Quand la modernisation de la France devient, dans la période 1945-1958, la grande ambition nationale, l'emprise de l'Etat se fait plus technique et financière : seuls, les appareils centraux estiment disposer de la capacité d'analyse et des moyens nécessaires pour conduire avec rigueur et cohérence le remodelage du territoire et de ses activités ; le pouvoir central détient la légitimité, la rationalité, la capacité d'arbitrage et de prospective, alors que les collectivités territoriales sont perçues comme engluées dans leurs rivalités, leurs horizons aussi limités que leurs ressources. Chaque ministère traduit cette logique intégratrice selon sa propre rationalité, ses intérêts, les modèles de ses "grands corps" de hauts fonctionnaires. Chacun élabore son type de zonage, qui fractionne l'espace concret et vécu en des délimitations construites selon des critères particuliers de fonctionnement, de rentabilité économique et d'efficacité sociale. Autres les subdivisions et les procédures strictes de l'Equipement et celles de l'Agriculture, autres les cartes scolaires, autres les cartes hospitalières, etc. Il en résulte un enchevêtrement de découpages, de mesures administratives inaccessibles à la plupart des habitants et même à leurs élus ( ).
La Vème République a apporté quelques réformes dans ce puzzle administratif.

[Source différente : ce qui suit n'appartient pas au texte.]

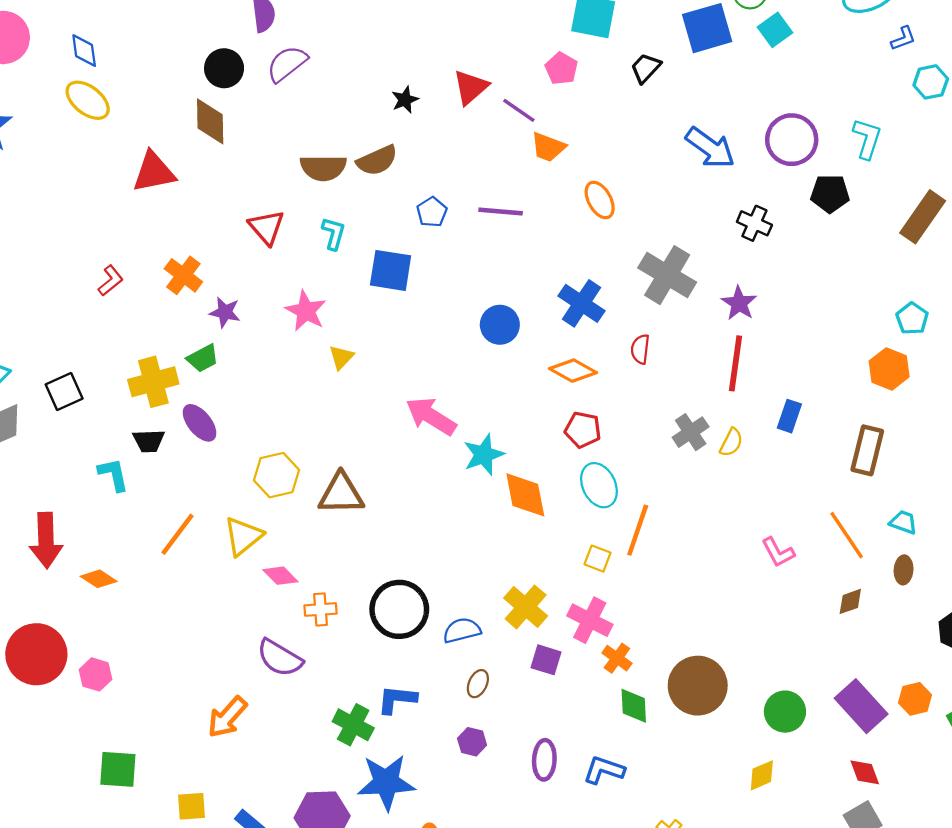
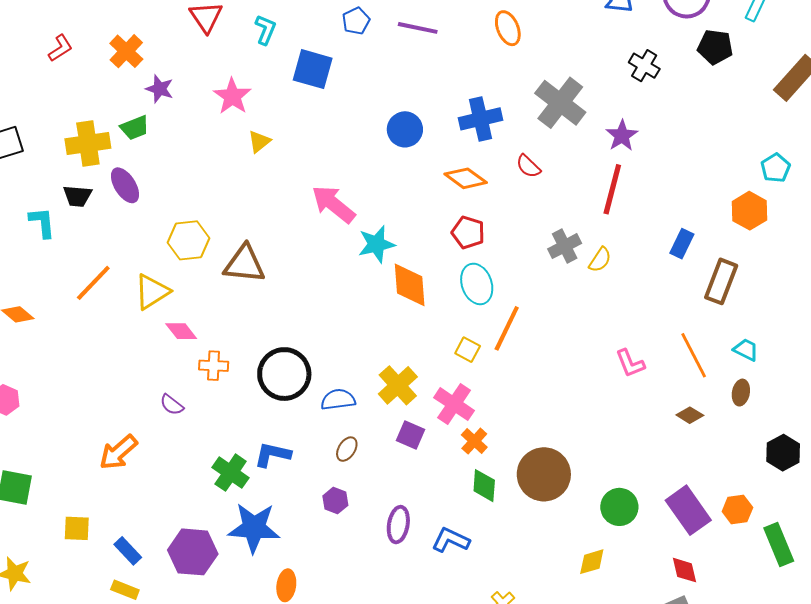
blue cross: (582, 303) -> (480, 119), turned 36
red semicircle: (640, 349) -> (528, 166), turned -60
blue rectangle: (789, 416) -> (682, 244), moved
brown diamond: (850, 601) -> (690, 415), turned 44
purple semicircle: (280, 658) -> (172, 405), size x0.6

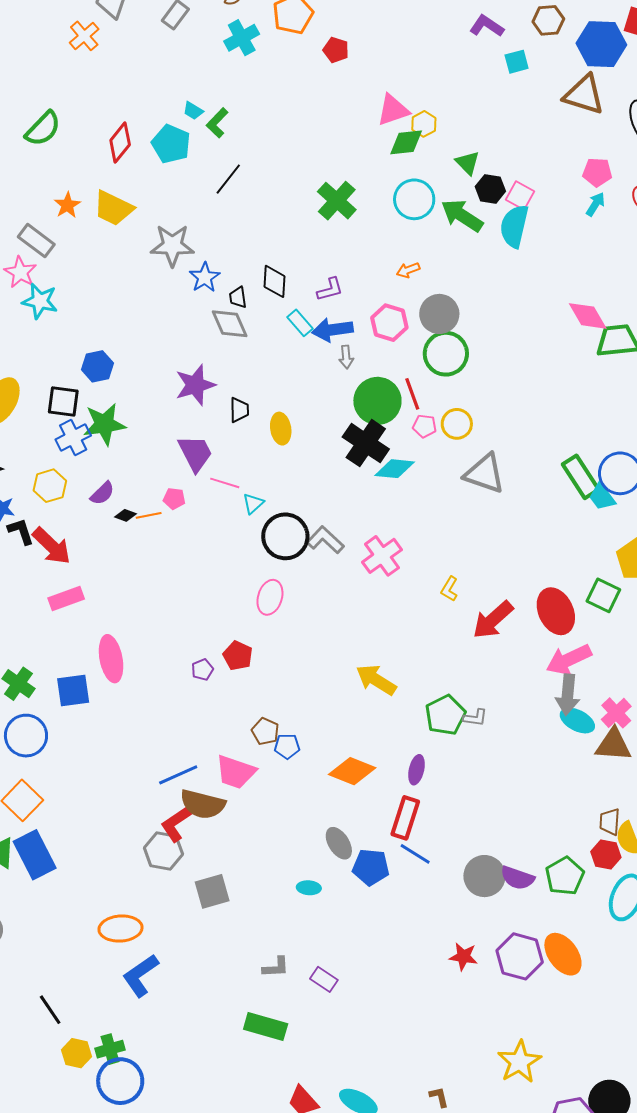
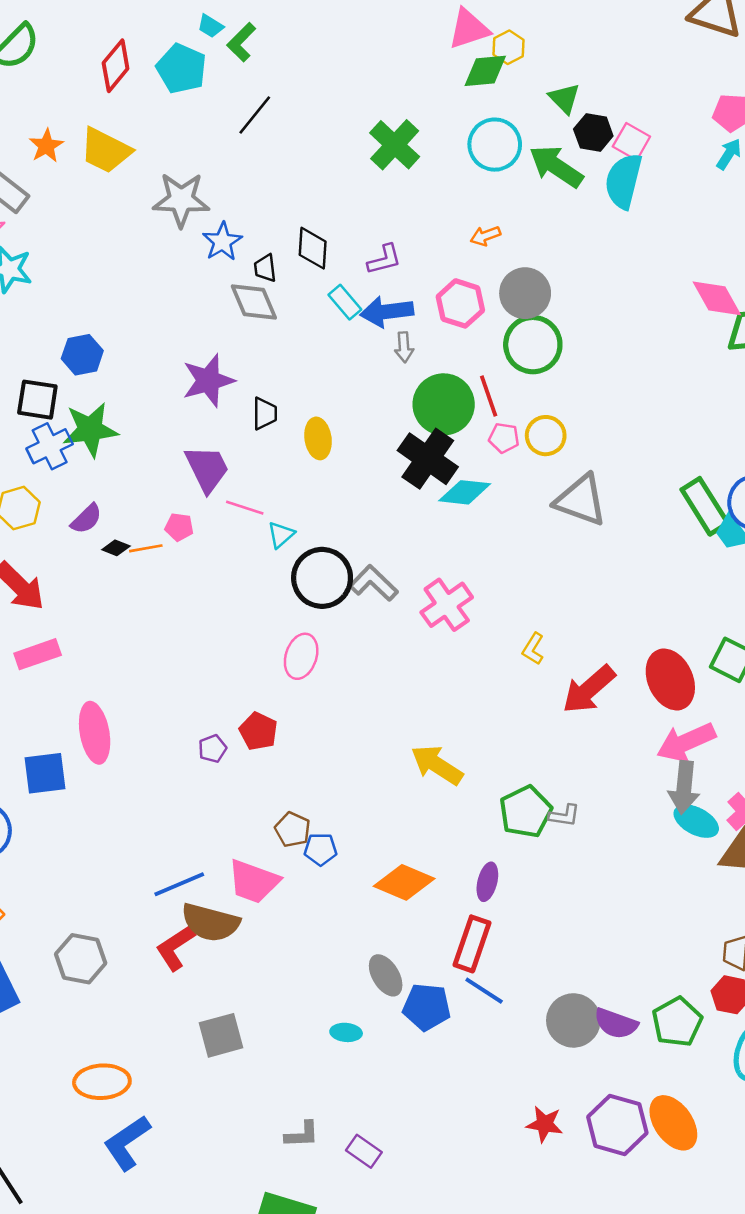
gray hexagon: (163, 851) -> (81, 959), moved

Le préfet de département puis de Région personnalise l'Etat, reçoit plus d'autorité déconcentrée, de pouvoir de coordination entre les différentes administrations ; mais les "services extérieurs" conservent leurs liens prioritaires avec les échelons centraux de chaque ministère. La création de la DATAR ( ) en 1963 introduit bien un souffle novateur, une vision transversale et globale, un premier appel à la participation ascendante ; mais la crise économique et surtout le poids des appareils l'obligent à rentrer dans le rang, à devenir le recours financier des entreprises, des bassins d'emploi, des leaders politiques en difficulté. Il faut attendre les lois de 1982-1983 pour que la décentralisation amorce de nouveaux rapports entre l'Etat et les collectivités s'ouvrant à l'autonomie.

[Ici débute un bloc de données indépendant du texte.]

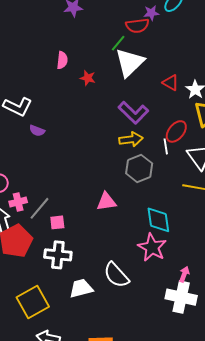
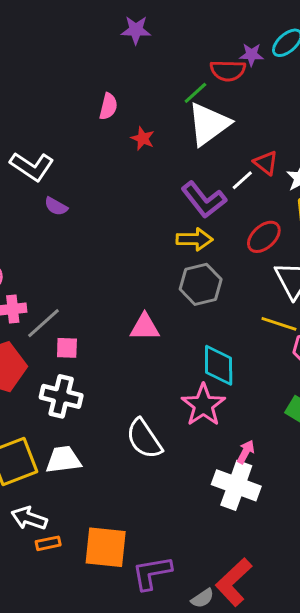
white line: (166, 146) -> (242, 180), moved, turned 49
white trapezoid: (81, 288) -> (63, 460), moved

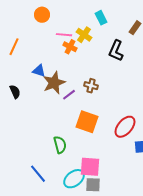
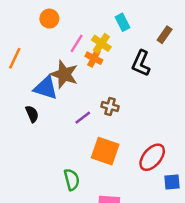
pink line: (64, 35) -> (77, 43), turned -63
orange cross: (70, 47) -> (94, 58), moved
blue triangle: (39, 71) -> (46, 88), size x1.5
brown star: (54, 83) -> (64, 74), moved, turned -30
black semicircle: (15, 92) -> (32, 114), moved

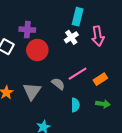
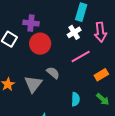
pink line: (78, 74) -> (81, 57), moved
gray semicircle: (58, 84) -> (53, 73), moved
green arrow: (103, 104) -> (103, 99), turned 32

Devant cette hégémonie de l'Etat, la France présente, à la différence de ses voisins européens, une atomisation des pouvoirs locaux, avec ses 36 550 communes ( ). Depuis deux siècles, les propositions pour résorber cet émiettement ont été récurrentes, mais elles se heurtent à l'attachement des Français à leur identité locale, des élus à leurs parcelles de pouvoirs, et aux appareils d'Etat jouant avec cette mosaïque ( ). L'Etat a préféré avancer prudemment dans les formes de coopération intercommunale. Il a fallu attendre 1884 pour que la commune acquière un statut stable, 1890 pour que soient autorisés les premiers syndicats intercommunaux aux moyens très limités, 1959 pour la création des SIVOM ( ) et des districts, 1966 pour les communautés urbaines. En 1998, on a recensé 17 523 syndicats qui prolongent les communes et demeurent sous leur contrôle : beaucoup restent des services techniques souvent appréciés, mais sont l'affaire des maires, de quelques élus et de fonctionnaires ou techniciens, sans participation ni information de la population.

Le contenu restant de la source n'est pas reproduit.